YOUR INSTRUCTIONS: Repeat the records exactly as given. Do not include the pictures.

Stored data
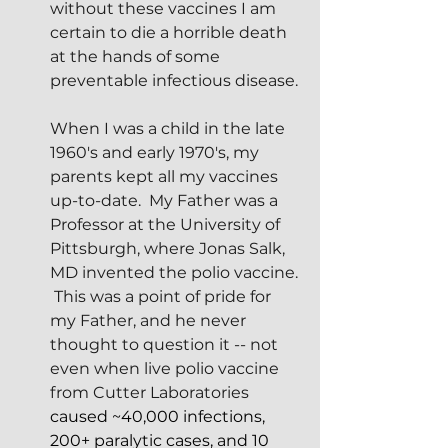
without these vaccines I am 
certain to die a horrible death 
at the hands of some 
preventable infectious disease.
When I was a child in the late 
1960's and early 1970's, my 
parents kept all my vaccines 
up-to-date.  My Father was a 
Professor at the University of 
Pittsburgh, where Jonas Salk, 
MD invented the polio vaccine. 
 This was a point of pride for 
my Father, and he never 
thought to question it -- not 
even when live polio vaccine 
from Cutter Laboratories
caused ~40,000 infections, 
200+ paralytic cases, and 10 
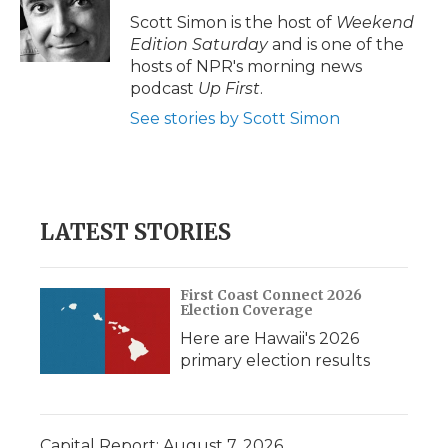
Scott Simon is the host of
Weekend
Edition Saturday
and is one of the
hosts of NPR's morning news
podcast
Up First
.
See stories by Scott Simon
LATEST STORIES
First Coast Connect 2026
Election Coverage
Here are Hawaii's 2026
primary election results
Capital Report: August 7, 2026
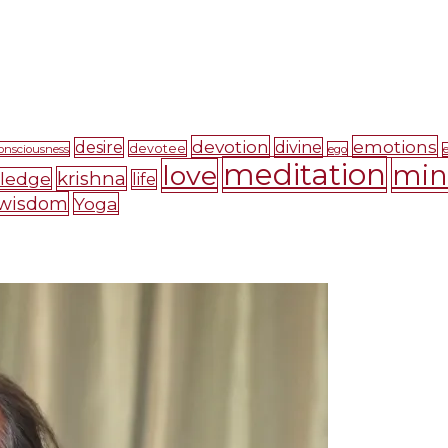
devotion
emotions
desire
divine
devotee
onsciousness
ego
meditation
mi
love
krishna
ledge
life
wisdom
Yoga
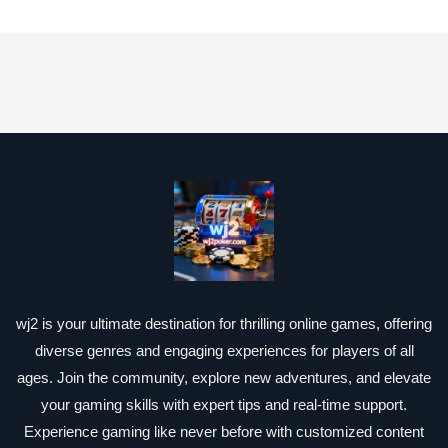
wj2 is your ultimate destination for thrilling online games, offering
diverse genres and engaging experiences for players of all
ages. Join the community, explore new adventures, and elevate
your gaming skills with expert tips and real-time support.
Experience gaming like never before with customized content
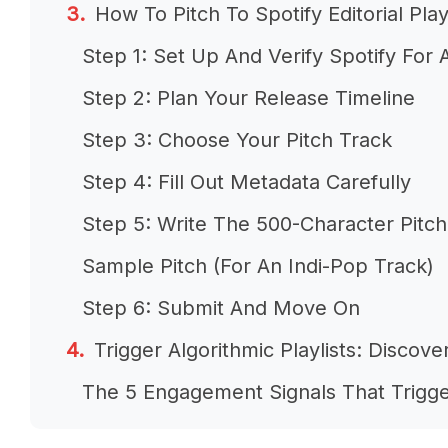
How To Pitch To Spotify Editorial Play
Step 1: Set Up And Verify Spotify For A
Step 2: Plan Your Release Timeline
Step 3: Choose Your Pitch Track
Step 4: Fill Out Metadata Carefully
Step 5: Write The 500-Character Pitch
Sample Pitch (For An Indi-Pop Track)
Step 6: Submit And Move On
Trigger Algorithmic Playlists: Discov
The 5 Engagement Signals That Trigge
How To Maximise Engagement Signals 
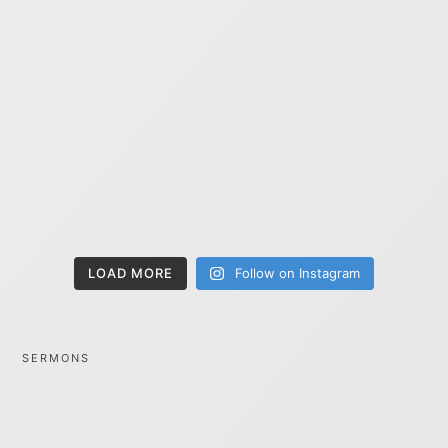
LOAD MORE
Follow on Instagram
SERMONS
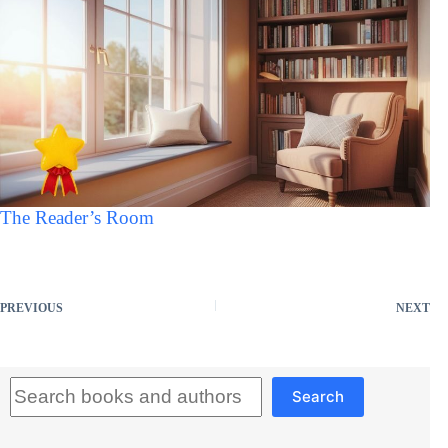
The Reader’s Room
PREVIOUS
NEXT
Search
Search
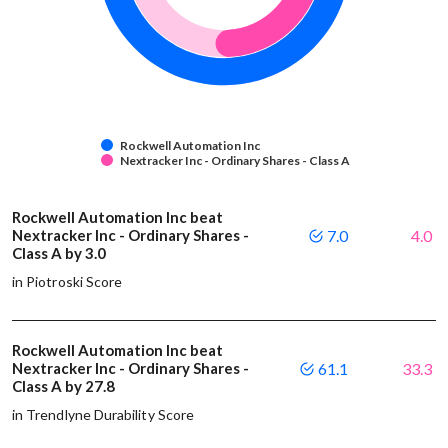
Rockwell Automation Inc
Nextracker Inc - Ordinary Shares - Class A
Rockwell Automation Inc beat
Nextracker Inc - Ordinary Shares -
7.0
4.0
Class A by 3.0
in Piotroski Score
Rockwell Automation Inc beat
Nextracker Inc - Ordinary Shares -
61.1
33.3
Class A by 27.8
in Trendlyne Durability Score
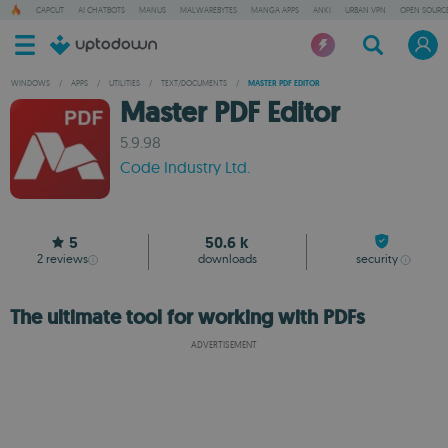
CAPCUT
AI CHATBOTS
MANUS
MALWAREBYTES
MANGA APPS
ANKI
URBAN VPN
OPEN SOURCE
WINDOWS
/
APPS
/
UTILITIES
/
TEXT/DOCUMENTS
/
MASTER PDF EDITOR
Master PDF Editor
5.9.98
Code Industry Ltd.
5
50.6 k
2
reviews
downloads
security
The ultimate tool for working with PDFs
ADVERTISEMENT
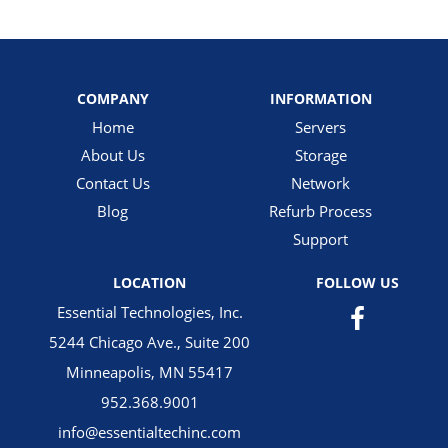
COMPANY
INFORMATION
Home
Servers
About Us
Storage
Contact Us
Network
Blog
Refurb Process
Support
LOCATION
FOLLOW US
Essential Technologies, Inc.
5244 Chicago Ave., Suite 200
Minneapolis, MN 55417
952.368.9001
info@essentialtechinc.com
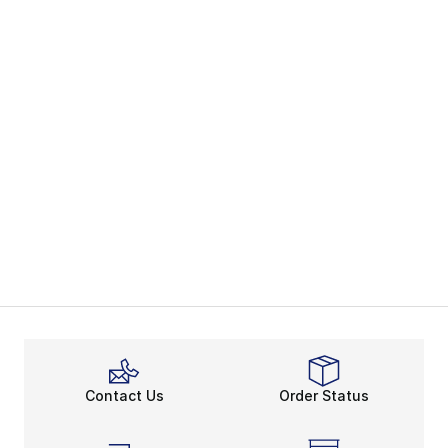
Contact Us
Order Status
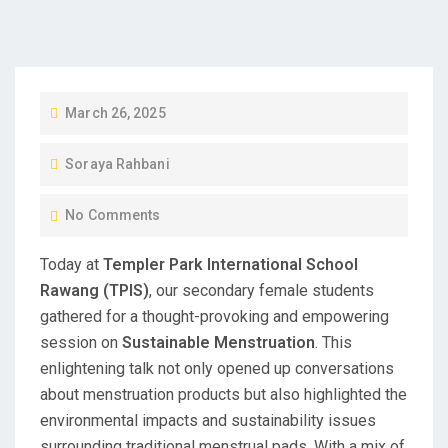
P
March 26, 2025
O
Soraya Rahbani
S
T
No Comments
E
D
Today at
Templer Park International School
O
Rawang (TPIS)
, our secondary female students
N
gathered for a thought-provoking and empowering
session on
Sustainable Menstruation
. This
enlightening talk not only opened up conversations
about menstruation products but also highlighted the
environmental impacts and sustainability issues
surrounding traditional menstrual pads. With a mix of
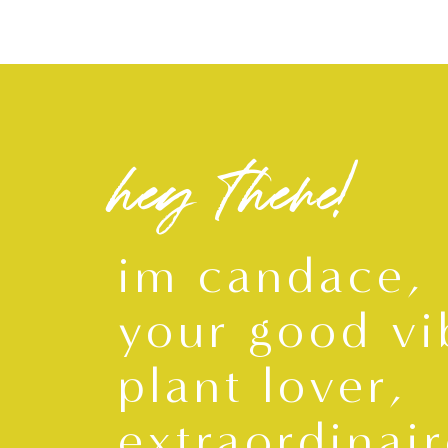
hey there!
im candace,
your good vi
plant lover,
extraordinair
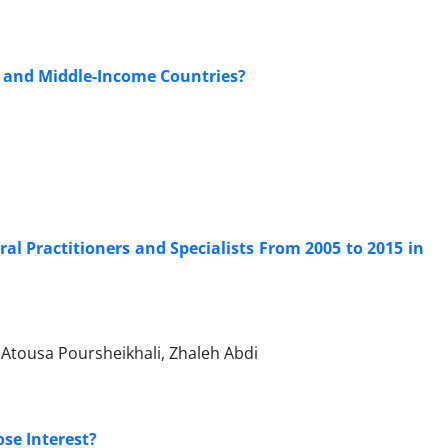
- and Middle-Income Countries?
al Practitioners and Specialists From 2005 to 2015 in
Atousa Poursheikhali, Zhaleh Abdi
ose Interest?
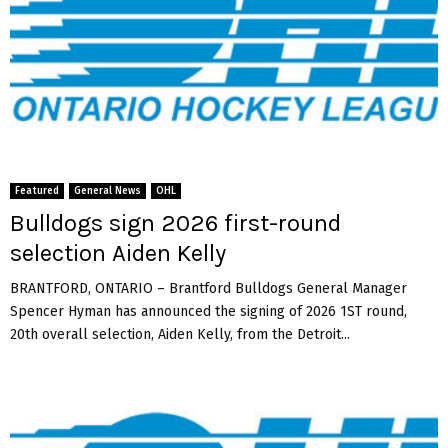
Featured
General News
OHL
Bulldogs sign 2026 first-round
selection Aiden Kelly
BRANTFORD, ONTARIO – Brantford Bulldogs General Manager
Spencer Hyman has announced the signing of 2026 1ST round,
20th overall selection, Aiden Kelly, from the Detroit...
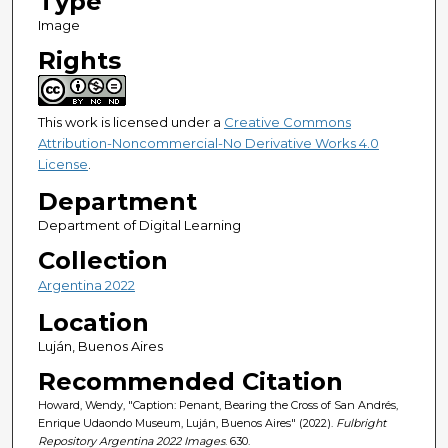
Type
Image
Rights
This work is licensed under a
Creative Commons
Attribution-Noncommercial-No Derivative Works 4.0
License
.
Department
Department of Digital Learning
Collection
Argentina 2022
Location
Luján, Buenos Aires
Recommended Citation
Howard, Wendy, "Caption: Penant, Bearing the Cross of San Andrés,
Enrique Udaondo Museum, Luján, Buenos Aires" (2022).
Fulbright
Repository Argentina 2022 Images
. 630.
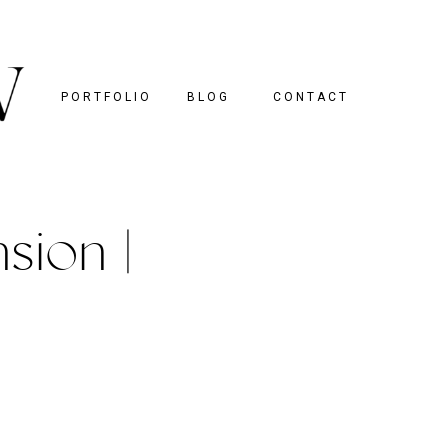
PORTFOLIO
BLOG
CONTACT
sion |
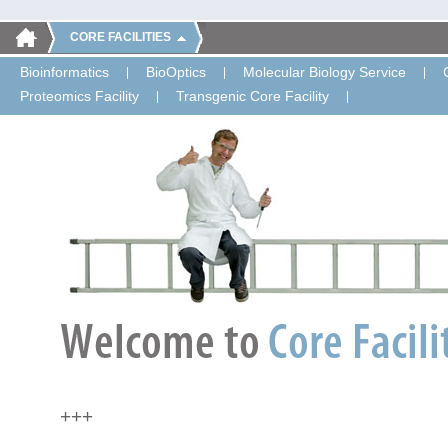
CORE FACILITIES
Bioinformatics
BioOptics
Molecular Biology Service
Proteomics Facility
Transgenic Core Facility
+++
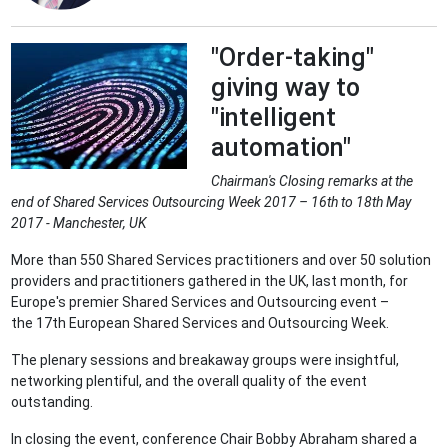
"Order-taking"
giving way to
"intelligent
automation"
Chairman's Closing remarks at the
end of Shared Services Outsourcing Week 2017 – 16th to 18th May
2017 - Manchester, UK
More than 550 Shared Services practitioners and over 50 solution
providers and practitioners gathered in the UK, last month, for
Europe's premier Shared Services and Outsourcing event –
the 17th European Shared Services and Outsourcing Week.
The plenary sessions and breakaway groups were insightful,
networking plentiful, and the overall quality of the event
outstanding.
In closing the event, conference Chair Bobby Abraham shared a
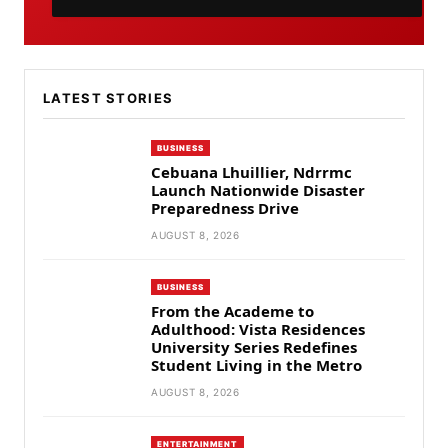
LATEST STORIES
BUSINESS
Cebuana Lhuillier, Ndrrmc
Launch Nationwide Disaster
Preparedness Drive
AUGUST 8, 2026
BUSINESS
From the Academe to
Adulthood: Vista Residences
University Series Redefines
Student Living in the Metro
AUGUST 8, 2026
ENTERTAINMENT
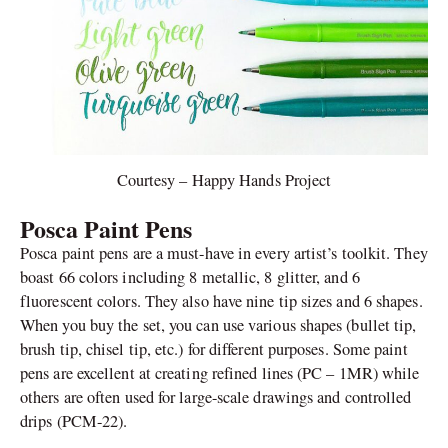
Courtesy – Happy Hands Project
Posca Paint Pens
Posca paint pens are a must-have in every artist’s toolkit. They
boast 66 colors including 8 metallic, 8 glitter, and 6
fluorescent colors. They also have nine tip sizes and 6 shapes.
When you buy the set, you can use various shapes (bullet tip,
brush tip, chisel tip, etc.) for different purposes. Some paint
pens are excellent at creating refined lines (PC – 1MR) while
others are often used for large-scale drawings and controlled
drips (PCM-22).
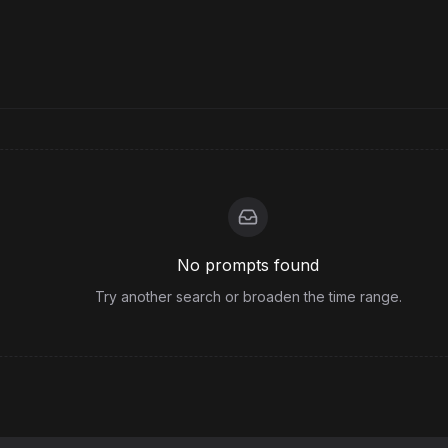
No prompts found
Try another search or broaden the time range.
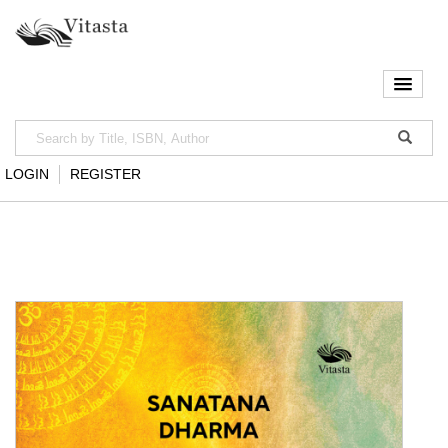
LOGIN
REGISTER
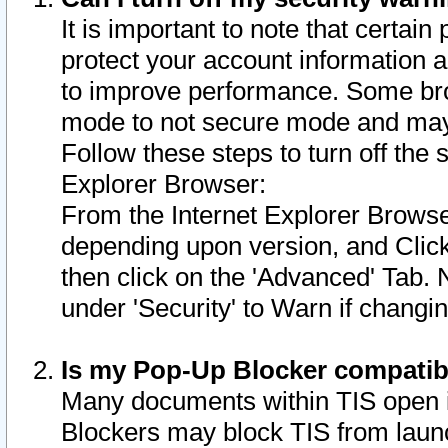
It is important to note that certain
protect your account information a
to improve performance. Some bro
mode to not secure mode and may 
Follow these steps to turn off the
Explorer Browser:
From the Internet Explorer Browse
depending upon version, and Click 
then click on the 'Advanced' Tab. 
under 'Security' to Warn if chang
Is my Pop-Up Blocker compatib
Many documents within TIS open 
Blockers may block TIS from laun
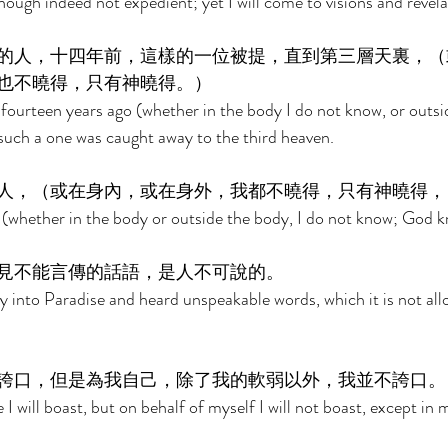
hough indeed not expedient; yet I will come to visions and revela
的人，十四年前，這樣的一位被提，直到第三層天裏，（
也不曉得，只有神曉得。） 
 fourteen years ago (whether in the body I do not know, or outsi
uch a one was caught away to the third heaven. 
人，（或在身內，或在身外，我都不曉得，只有神曉得，
(whether in the body or outside the body, I do not know; God k
見不能言傳的話語，是人不可說的。 
 into Paradise and heard unspeakable words, which it is not all
誇口，但是為我自己，除了我的軟弱以外，我並不誇口。
I will boast, but on behalf of myself I will not boast, except in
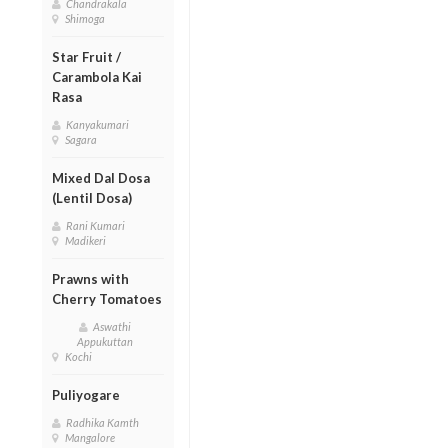
Chandrakala
Shimoga
Star Fruit /
Carambola Kai
Rasa
Kanyakumari
Sagara
Mixed Dal Dosa
(Lentil Dosa)
Rani Kumari
Madikeri
Prawns with
Cherry Tomatoes
Aswathi
Appukuttan
Kochi
Puliyogare
Radhika Kamth
Mangalore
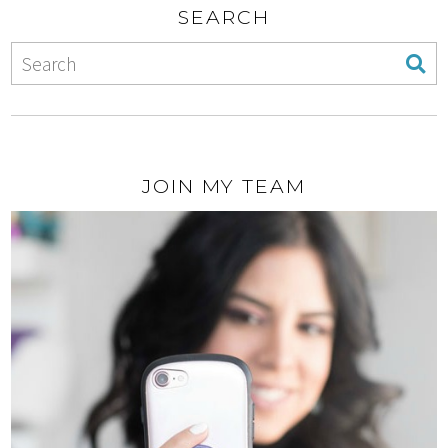
SEARCH
JOIN MY TEAM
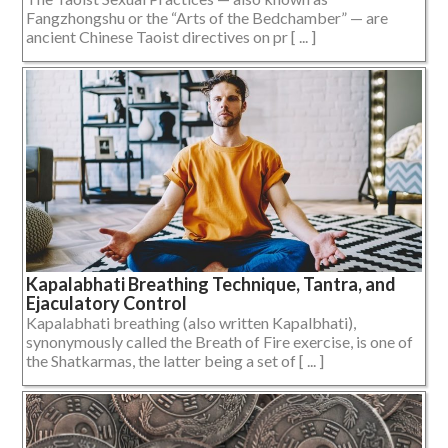
Fangzhongshu or the “Arts of the Bedchamber” — are
ancient Chinese Taoist directives on pr [ ... ]
Kapalabhati Breathing Technique, Tantra, and
Ejaculatory Control
Kapalabhati breathing (also written Kapalbhati),
synonymously called the Breath of Fire exercise, is one of
the Shatkarmas, the latter being a set of [ ... ]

RESULT:
without these vaccines I am 
certain to die a horrible death 
at the hands of some 
preventable infectious disease.
When I was a child in the late 
1960's and early 1970's, my 
parents kept all my vaccines 
up-to-date.  My Father was a 
Professor at the University of 
Pittsburgh, where Jonas Salk, 
MD invented the polio vaccine. 
 This was a point of pride for 
my Father, and he never 
thought to question it -- not 
even when live polio vaccine 
from Cutter Laboratories
caused ~40,000 infections, 
200+ paralytic cases, and 10 
Scott Simon is the host of
Weekend
Edition Saturday
and is one of the
hosts of NPR's morning news
podcast
Up First
.
See stories by Scott Simon
LATEST STORIES
First Coast Connect 2026
Election Coverage
Here are Hawaii's 2026
primary election results
Capital Report: August 7, 2026
devotion
emotions
desire
divine
devotee
onsciousness
ego
meditation
mi
love
krishna
ledge
life
wisdom
Yoga
wj2 is your ultimate destination for thrilling online games, offering
diverse genres and engaging experiences for players of all
ages. Join the community, explore new adventures, and elevate
your gaming skills with expert tips and real-time support.
Experience gaming like never before with customized content
How To Pitch To Spotify Editorial Play
Step 1: Set Up And Verify Spotify For A
Step 2: Plan Your Release Timeline
Step 3: Choose Your Pitch Track
Step 4: Fill Out Metadata Carefully
Step 5: Write The 500-Character Pitch
Sample Pitch (For An Indi-Pop Track)
Step 6: Submit And Move On
Trigger Algorithmic Playlists: Discov
The 5 Engagement Signals That Trigge
How To Maximise Engagement Signals 
LOAD MORE
Follow on Instagram
SERMONS
The Reader’s Room
PREVIOUS
NEXT
Search
Search
Rockwell Automation Inc
Nextracker Inc - Ordinary Shares - Class A
Rockwell Automation Inc beat
Nextracker Inc - Ordinary Shares -
7.0
4.0
Class A by 3.0
in Piotroski Score
Rockwell Automation Inc beat
Nextracker Inc - Ordinary Shares -
61.1
33.3
Class A by 27.8
in Trendlyne Durability Score
CAPCUT
AI CHATBOTS
MANUS
MALWAREBYTES
MANGA APPS
ANKI
URBAN VPN
OPEN SOURCE
WINDOWS
/
APPS
/
UTILITIES
/
TEXT/DOCUMENTS
/
MASTER PDF EDITOR
Master PDF Editor
5.9.98
Code Industry Ltd.
5
50.6 k
2
reviews
downloads
security
The ultimate tool for working with PDFs
ADVERTISEMENT
COMPANY
INFORMATION
Home
Servers
About Us
Storage
Contact Us
Network
Blog
Refurb Process
Support
LOCATION
FOLLOW US
Essential Technologies, Inc.
5244 Chicago Ave., Suite 200
Minneapolis, MN 55417
952.368.9001
info@essentialtechinc.com
Contact Us
Order Status
P
March 26, 2025
O
Soraya Rahbani
S
T
No Comments
E
D
Today at
Templer Park International School
O
Rawang (TPIS)
, our secondary female students
N
gathered for a thought-provoking and empowering
session on
Sustainable Menstruation
. This
enlightening talk not only opened up conversations
about menstruation products but also highlighted the
environmental impacts and sustainability issues
surrounding traditional menstrual pads. With a mix of
hey there!
im candace,
your good vi
plant lover,
extraordinair
- and Middle-Income Countries?
al Practitioners and Specialists From 2005 to 2015 in
Atousa Poursheikhali, Zhaleh Abdi
ose Interest?
Featured
General News
OHL
Bulldogs sign 2026 first-round
selection Aiden Kelly
BRANTFORD, ONTARIO – Brantford Bulldogs General Manager
Spencer Hyman has announced the signing of 2026 1ST round,
20th overall selection, Aiden Kelly, from the Detroit...
Type
Image
Rights
This work is licensed under a
Creative Commons
Attribution-Noncommercial-No Derivative Works 4.0
License
.
Department
Department of Digital Learning
Collection
Argentina 2022
Location
Luján, Buenos Aires
Recommended Citation
Howard, Wendy, "Caption: Penant, Bearing the Cross of San Andrés,
Enrique Udaondo Museum, Luján, Buenos Aires" (2022).
Fulbright
Repository Argentina 2022 Images
. 630.
PORTFOLIO
BLOG
CONTACT
sion |
CORE FACILITIES
Bioinformatics
BioOptics
Molecular Biology Service
Proteomics Facility
Transgenic Core Facility
+++
"Order-taking"
giving way to
"intelligent
automation"
Chairman's Closing remarks at the
end of Shared Services Outsourcing Week 2017 – 16th to 18th May
2017 - Manchester, UK
More than 550 Shared Services practitioners and over 50 solution
providers and practitioners gathered in the UK, last month, for
Europe's premier Shared Services and Outsourcing event –
the 17th European Shared Services and Outsourcing Week.
The plenary sessions and breakaway groups were insightful,
networking plentiful, and the overall quality of the event
outstanding.
In closing the event, conference Chair Bobby Abraham shared a
LATEST STORIES
BUSINESS
Cebuana Lhuillier, Ndrrmc
Launch Nationwide Disaster
Preparedness Drive
AUGUST 8, 2026
BUSINESS
From the Academe to
Adulthood: Vista Residences
University Series Redefines
Student Living in the Metro
AUGUST 8, 2026
ENTERTAINMENT
Courtesy – Happy Hands Project
Posca Paint Pens
Posca paint pens are a must-have in every artist’s toolkit. They
boast 66 colors including 8 metallic, 8 glitter, and 6
fluorescent colors. They also have nine tip sizes and 6 shapes.
When you buy the set, you can use various shapes (bullet tip,
brush tip, chisel tip, etc.) for different purposes. Some paint
pens are excellent at creating refined lines (PC – 1MR) while
others are often used for large-scale drawings and controlled
drips (PCM-22).
No prompts found
Try another search or broaden the time range.
LOGIN
REGISTER
It is important to note that certain
protect your account information a
to improve performance. Some bro
mode to not secure mode and may 
Follow these steps to turn off the
Explorer Browser:
From the Internet Explorer Browse
depending upon version, and Click 
then click on the 'Advanced' Tab. 
under 'Security' to Warn if chang
Is my Pop-Up Blocker compatib
Many documents within TIS open 
Blockers may block TIS from laun
hough indeed not expedient; yet I will come to visions and revela
的人，十四年前，這樣的一位被提，直到第三層天裏，（
也不曉得，只有神曉得。） 
 fourteen years ago (whether in the body I do not know, or outsi
uch a one was caught away to the third heaven. 
人，（或在身內，或在身外，我都不曉得，只有神曉得，
(whether in the body or outside the body, I do not know; God k
見不能言傳的話語，是人不可說的。 
 into Paradise and heard unspeakable words, which it is not all
誇口，但是為我自己，除了我的軟弱以外，我並不誇口。
I will boast, but on behalf of myself I will not boast, except in
Chandrakala
Shimoga
Star Fruit /
Carambola Kai
Rasa
Kanyakumari
Sagara
Mixed Dal Dosa
(Lentil Dosa)
Rani Kumari
Madikeri
Prawns with
Cherry Tomatoes
Aswathi
Appukuttan
Kochi
Puliyogare
Radhika Kamth
Mangalore
SEARCH
JOIN MY TEAM
Fangzhongshu or the “Arts of the Bedchamber” — are
ancient Chinese Taoist directives on pr [ ... ]
Kapalabhati Breathing Technique, Tantra, and
Ejaculatory Control
Kapalabhati breathing (also written Kapalbhati),
synonymously called the Breath of Fire exercise, is one of
the Shatkarmas, the latter being a set of [ ... ]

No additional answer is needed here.